Problem requirements: Set down the data below word for word, and leave the images aside.

[[ Supplied material, beginning ]]

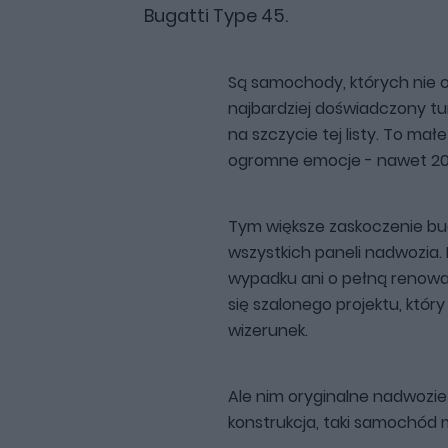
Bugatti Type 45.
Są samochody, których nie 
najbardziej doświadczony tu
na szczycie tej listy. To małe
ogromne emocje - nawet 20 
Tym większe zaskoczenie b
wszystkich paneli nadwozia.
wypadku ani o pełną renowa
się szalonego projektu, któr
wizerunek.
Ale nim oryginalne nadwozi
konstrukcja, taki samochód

[[ Supplied material, end ]]

Task result:
Bugatti Type 45.
Są samochody, których nie 
najbardziej doświadczony tu
na szczycie tej listy. To małe
ogromne emocje - nawet 20 
Tym większe zaskoczenie b
wszystkich paneli nadwozia.
wypadku ani o pełną renowa
się szalonego projektu, któr
wizerunek.
Ale nim oryginalne nadwozi
konstrukcja, taki samochód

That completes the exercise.